Wednesday, January 18, 2012
Wednesday is called “Humpday” because it’s the middle of the work week, when you really feel like you’re getting fucked.
Tuesday, October 11, 2011
I know a guy so homophobic he’s afraid to blow his own nose.
I’m not just some Merman I am a MerMiles.
Monday, September 26, 2011
A bicycle is an inconvenient way to exercise because after you’re done you’re somewhere else.
Monday, September 19, 2011
My roommate got angry because I was doing Yoga in the living room.

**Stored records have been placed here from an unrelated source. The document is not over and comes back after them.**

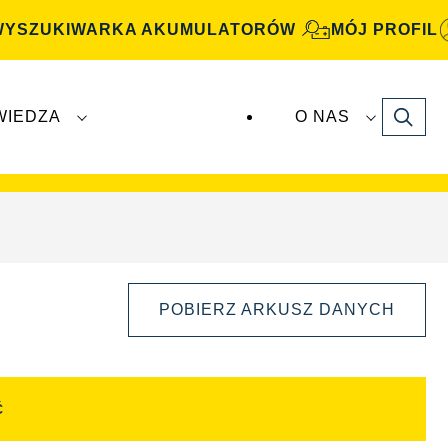
WYSZUKIWARKA AKUMULATORÓW
MÓJ PROFIL
Search
WIEDZA
O NAS
atory
VARTA Automotive
są produkowane i
POBIERZ ARKUSZ DANYCH
Ć
Otwórz
okno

I think it’s because I was doing Masturbating Human pose.
My neighborhood is so bad the streets are negatively numbered.
My friend is such a stoner he constantly forgets to smoke weed.
When I was 18 I bought a playboy and a gun, I then took them both out into the yard and shot my load into the playboy.
Monday, November 22, 2010
When I want to mess with someone I show up to a Craigslist casual encounter wearing a tuxedo.

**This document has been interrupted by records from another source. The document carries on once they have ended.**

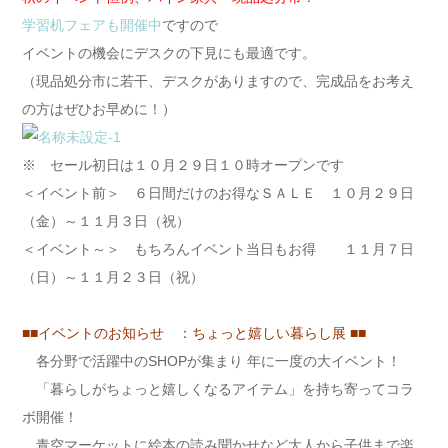
学習机フェアも開催中
ですので
イベントの機会にデスクの下見にも最適です。
（現品処分市に若干、デスクがありますので、完成品をお考え
の方はぜひお早めに！）
※ セール初日は１０月２９日１０時オープンです
＜イベント前＞ ６日間だけのお得なＳＡＬＥ １０月２９日
（金）～１１月３日（祝）
＜イベント～＞ もちろんイベント当日もお得 １１月７日
（日）～１１月２３日（祝）
■■イベントのお知らせ ：ちょっと嬉しい暮らし展 ■■
各分野で活躍中のSHOPが集まり 年に一度の大イベント！
「暮らしがちょっと嬉しくなるアイテム」を持ち寄ってコラ
ボ開催！
青空マーケットに絵本の読み聞かせなど大人から子供まで楽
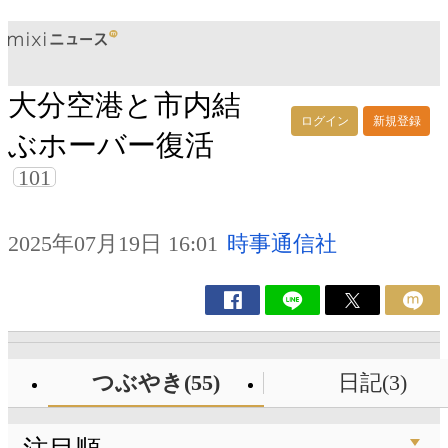
大分空港と市内結
ログイン
新規登録
ぶホーバー復活
101
2025年07月19日 16:01
時事通信社
つぶやき(55)
日記(3)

Monday, September 20, 2010
I’m really glad toothpicks don’t serve the same function as ice picks.
I do like fly fishing but boy those things are hard to catch.

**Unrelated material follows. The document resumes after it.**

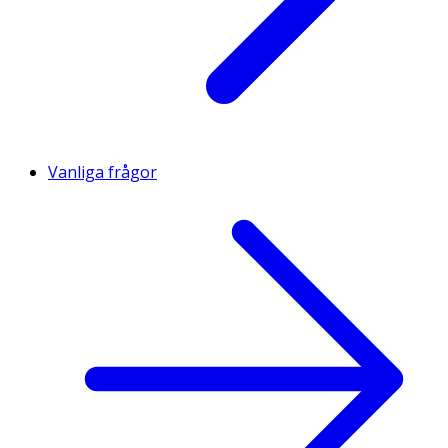
Vanliga frågor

Now and Laters were a candy originally introduced in 1862 under the brand name “Henceforths”.
Wednesday, January 13, 2010
My attorney has a heart precondition. You have to satisfy the condition of being his client in order for him to have a heart.
Tuesday, November 10, 2009
There are worse things than canned food. Like canned laughter or fresh bodies.